Want Big Data Innovation? Rethink Your 'Need' for a Chief Data Officer.

The ability to quickly gather the right data from the right sources, to make the best business decision possible, is crucial. Yet, the common perception that you need a chief data officer (CDO) to make that decision a reality is not always true.

Related: 'Big Data' Is No Longer Enough: It's Now All About 'Fast Data'

While the role of CDO only recently emerged, it is steadily growing, with Gartner predicting that 25 percent of organizations will have a CDO by 2017. However, while a big data strategy is vital, a CDO may not be.

Organizations need to ditch the mindset that big-data innovation is an IT task reserved for the technically minded. To be data driven, and to be successful at it, all business users should be able to access the right data so they can creatively solve real problems.

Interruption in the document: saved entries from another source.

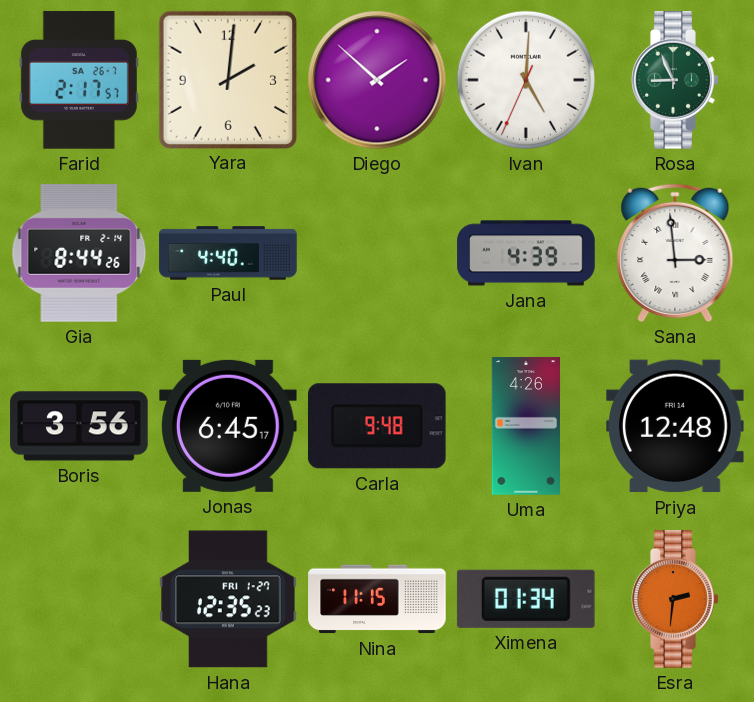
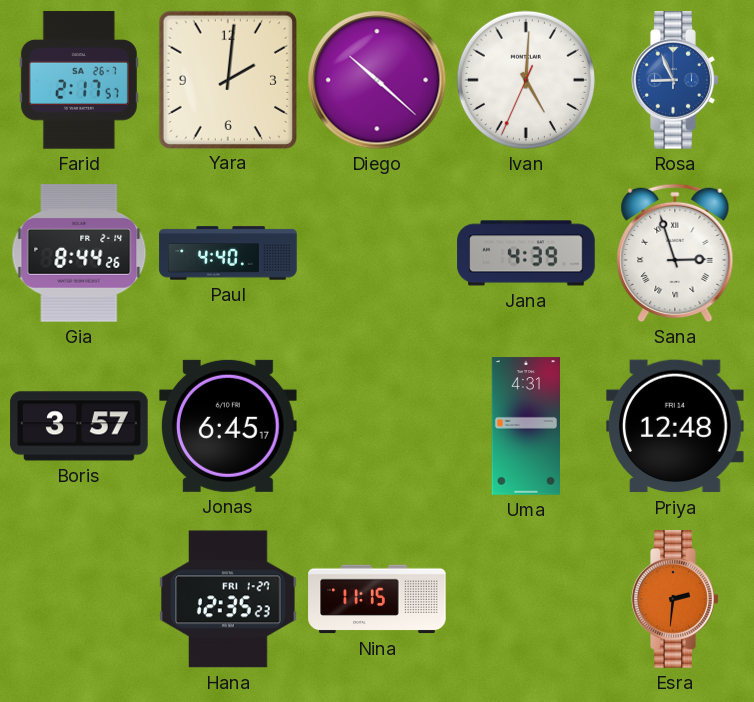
Diego: 1:52 -> 10:22
Rosa dial: green -> blue
Sana: 2:59 -> 2:57
Boris: 3:56 -> 3:57
Carla: 9:48 -> none
Uma: 4:26 -> 4:31
Ximena: 01:34 -> none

Executing that is possible with the help of a new kind of data leader that takes a design approach to big data -- say hello to the "chief growth officer."

Bridging the divide between your IT and business needs The industry has long claimed that to leverage your data assets, you should hire a CDO. But that is not a necessary investment on the path to becoming a data-driven business; in fact it may even be detrimental.

When it comes to big-data strategies, there exists a damaging divide between IT departments and business needs. CDOs tend to focus on building out complicated architectures with complex technologies, and the end result isn’t always relevant to the business problems that need to be solved.

A CDO’s role forces this individual to focus on collecting data sources and building a data lake. Yet simply bringing data together doesn't accomplish much. Instead of using data analytics just for the sake of it, organizations need their data strategy to be laser-focused on solving real problems backed by transformational use cases (a list of actions or event steps).

Related: Why You Need to Embrace the Big Data Trend in HR

With CDOs at the big-data helm, organizations risk losing sight of the business problems they need to solve. If businesses are trying to traverse a short distance from point A to point B, a CDO’s solution is all too often to spend excess resources to construct a high-speed boat not really suited for the job.

In reality these business users simply needed a pedal bike that could solve their initial problem, and solve it fast.